Maglegårdsskolen
Maglegårdsskolen in Copenhagen is a small school of 715 pupils aged 6-15 years.
The school was re-designed to allow for a flexible stage-divided school with a focus on the learning of each child. The school has undertaken some innovative approaches to design combined with an ongoing supportive CPD programme for teachers.

Personalised learning at Maglegårdsskolen
- The school focuses on ‘learners, learning’ rather than ‘teachers, teaching’. It aims to focus on the pupil as an ‘individual learner’.
- There is a collective ‘we’ culture through a teacher team-based delivery structure.
- Success in learning is viewed as closely related to the development of a pupil’s self-respect, which is considered a prerequisite for optimal learning.

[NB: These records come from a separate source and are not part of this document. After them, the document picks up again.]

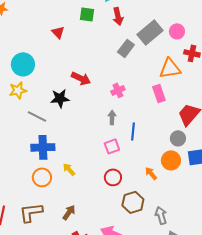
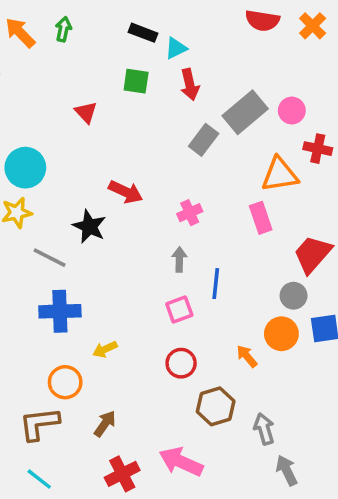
black star: (60, 98) -> (89, 226), turned 30
yellow arrow: (69, 169) -> (105, 349), turned -72
orange circle: (42, 177) -> (65, 382), moved

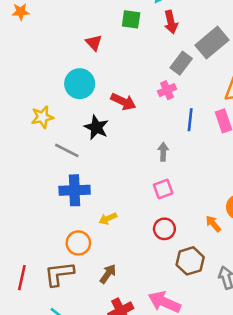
cyan circle: (25, 168) -> (80, 84), moved
pink cross: (190, 213) -> (167, 90), moved
blue line: (216, 284) -> (190, 120), moved

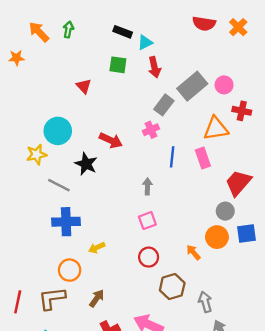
cyan circle: (80, 84) -> (58, 131), moved

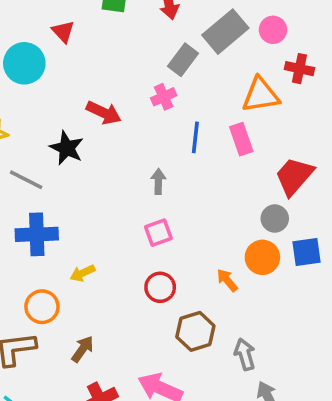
cyan circle: (58, 131) -> (24, 63), moved

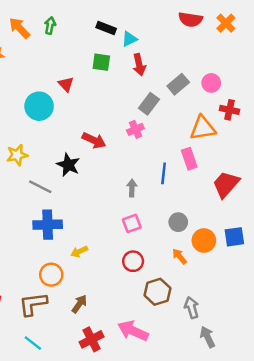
gray rectangle: (225, 32) -> (178, 84), size x0.7
blue line: (195, 137) -> (164, 173), moved
gray circle: (275, 219) -> (178, 222), moved

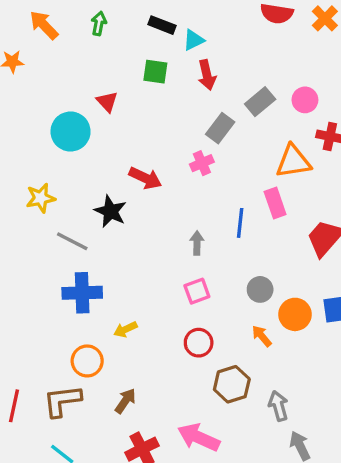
green arrow: (50, 26) -> (99, 23), moved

- Pupils are encouraged to take more control over their learning experience as they move through the school in order to increase learner motivation and autonomy.
- There is a blurring of the boundaries between living, working and learning.
Design philosophy
The main intervention in the design has been to the school structure, which has been modified from a series of departmental classrooms into self managed team home areas where a group of 5-7 teachers deliver to a mixed age group of 75 learners.
Throughout the school there is diversity of environments and settings to support individual preferences and exploration of new ways of learning. There has been a design decision to sacrifice traditional teaching space to support such diversity. Notably the corridors have been widened to accommodate ‘touch down’ areas at the expense of traditional classrooms.
Fluidity of space is important to the school; the movement of pupils around the school is logical with busy/noisy work areas located nearest to main circulation and the quieter/more calmer work areas located further away from circulation. An interesting aspect of the school design is that settings are activity specific and that rather than having a range of flexible spaces, the school has opted for specialist fixed settings that are fit for purpose. There is some flexibility of space but the school believes that the large diversity of settings allows them meet most learner needs and is preferable to multiple spaces that try to meet ‘all needs’.
Lastly the school has adopted an approach of dynamism which means they have an ongoing review of the use of space in the school based on the idea that needs and paradigms will constantly shift. As such the school effectively runs a ‘trial and error’ approach to its space use and pedagogy.